Of course, there were big issues going on inside the courtroom, but we’re just looking at a celebrity mess. Robert De Niro didn’t look like he had much personal reason for why television cameras are pointed at him. He’s famous for being famous as Daniel Boorstin, the late former Librarian of Congress said, “The new model of celebrity is not so much you’re famous for doing something, but you’re increasingly famous just for being famous.” And that’s certainly true, some of the people whose pictures are on the front of this edition of USA Today. But the big thing here is that there appears to be, or at least is believed to be, a fall off on the influence of celebrities when it comes to making electoral decisions. And so, it turns out that of all those identified in this massive article as celebrities only Barack and Michelle Obama turned out even to break, say like 30%. When it comes to former Republican President George W. Bush, it’s less than 20%. When it comes to Beyonce, 7%, the entertainer known as Bad Bunny, 1.6%.

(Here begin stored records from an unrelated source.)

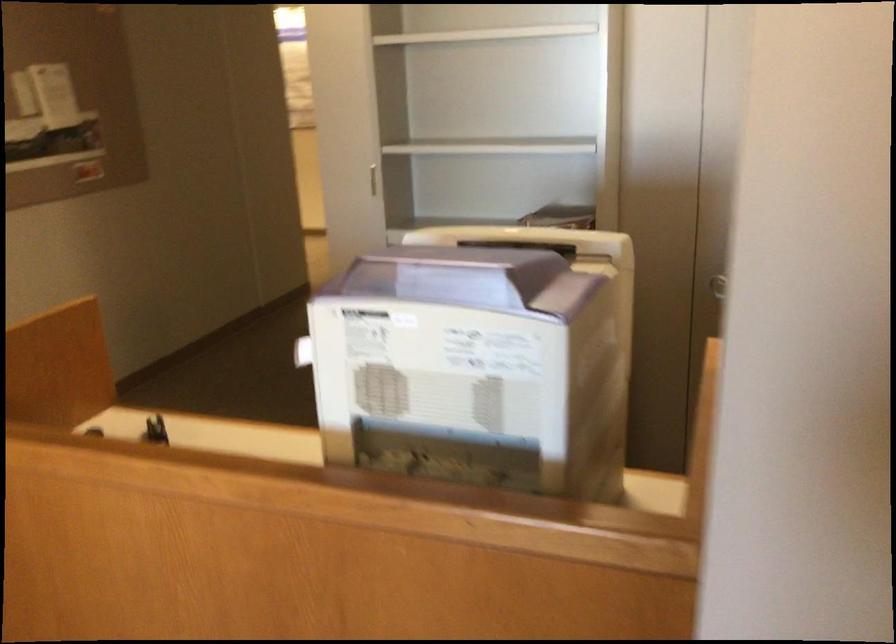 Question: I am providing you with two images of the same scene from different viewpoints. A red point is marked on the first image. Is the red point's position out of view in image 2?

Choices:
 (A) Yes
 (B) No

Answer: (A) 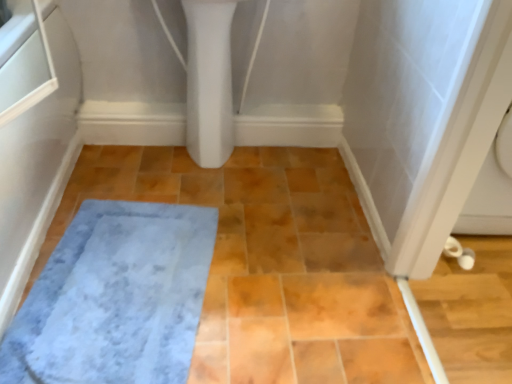 Question: From a real-world perspective, is gray plush bath mat at lower left above or below white glossy bidet at upper center?

Choices:
 (A) below
 (B) above

Answer: (A)

Question: In terms of width, does gray plush bath mat at lower left look wider or thinner when compared to white glossy bidet at upper center?

Choices:
 (A) thin
 (B) wide

Answer: (B)

Question: Considering their positions, is gray plush bath mat at lower left located in front of or behind white glossy bidet at upper center?

Choices:
 (A) behind
 (B) front

Answer: (B)

Question: In the image, is white glossy bidet at upper center on the left side or the right side of gray plush bath mat at lower left?

Choices:
 (A) left
 (B) right

Answer: (B)

Question: Considering the positions of white glossy bidet at upper center and gray plush bath mat at lower left in the image, is white glossy bidet at upper center bigger or smaller than gray plush bath mat at lower left?

Choices:
 (A) big
 (B) small

Answer: (A)

Question: Is white glossy bidet at upper center inside or outside of gray plush bath mat at lower left?

Choices:
 (A) outside
 (B) inside

Answer: (A)

Question: From the image's perspective, is white glossy bidet at upper center above or below gray plush bath mat at lower left?

Choices:
 (A) below
 (B) above

Answer: (B) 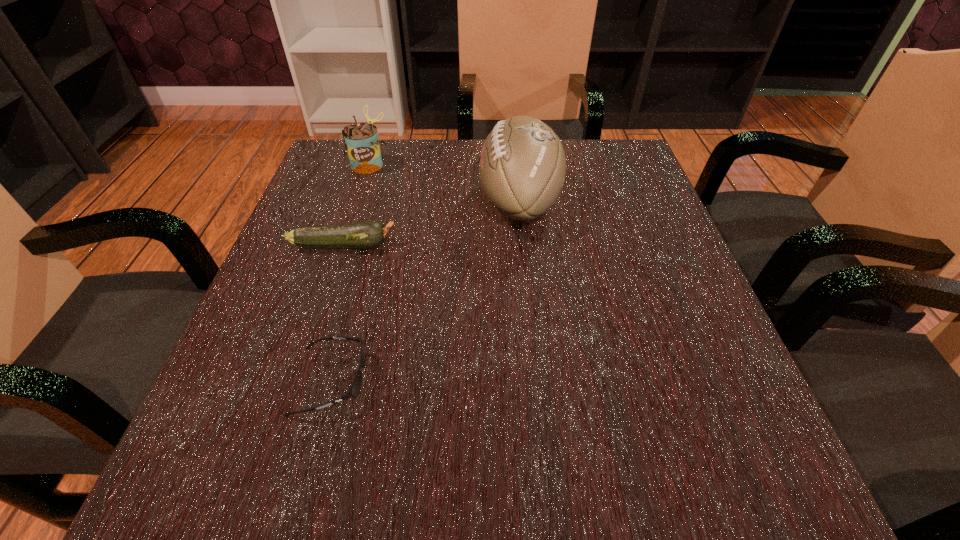 You are a GUI agent. You are given a task and a screenshot of the screen. Output one action in this format:
    pyautogui.click(x=<x>, y=<y>)
    Task: Click on the vacant region located 0.140m at the blossom end of the zucchini
    The width and height of the screenshot is (960, 540).
    Given the screenshot: What is the action you would take?
    pyautogui.click(x=468, y=245)

Locate an element on the screen. The height and width of the screenshot is (540, 960). vacant space located on the front-facing side of the nearest object is located at coordinates (435, 381).

Identify the location of football (American) that is at the far edge. This screenshot has width=960, height=540. (522, 165).

Where is `can at the far edge`? can at the far edge is located at coordinates (361, 141).

At what (x,y) coordinates should I click in order to perform the action: click on can at the left edge. Please return your answer as a coordinate pair (x, y). Image resolution: width=960 pixels, height=540 pixels. Looking at the image, I should click on (361, 141).

Locate an element on the screen. zucchini that is at the left edge is located at coordinates (368, 234).

You are a GUI agent. You are given a task and a screenshot of the screen. Output one action in this format:
    pyautogui.click(x=<x>, y=<y>)
    Task: Click on the sunglasses present at the left edge
    The width and height of the screenshot is (960, 540).
    Given the screenshot: What is the action you would take?
    pyautogui.click(x=355, y=388)

At what (x,y) coordinates should I click in order to perform the action: click on object located at the far left corner. Please return your answer as a coordinate pair (x, y). The image size is (960, 540). Looking at the image, I should click on (361, 141).

Where is `vacant region at the near edge`? This screenshot has height=540, width=960. vacant region at the near edge is located at coordinates (634, 501).

In the image, there is a desktop. Where is `free space at the left edge`? The width and height of the screenshot is (960, 540). free space at the left edge is located at coordinates (328, 368).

The numbers aren’t that much more impressive for anyone else, even those who are kind of difficult to place politically like Joe Rogan, only about 13%. What about Oprah Winfrey? She’s been cited as one of the most influential celebrities. She came in at 15.4%, which means that’s not going to be a big factor in the election. But I think it’s important for us to recognize that celebrity doesn’t function now the way it used to. And as you’re looking at advertising, it used to be that major consumer products and major consumer service companies, they would hire the biggest celebrity they could afford to be the spokesman for their company. They would come out and do television ads. They would appear as a spokesman for the company. Just think of someone like Ronald Reagan during the time he was a Hollywood actor who became the official spokesman for General Electric back in the heyday of America. That was one of the things by the way, that helped to introduce Ronald Reagan to political ideas and Americans to Ronald Reagan.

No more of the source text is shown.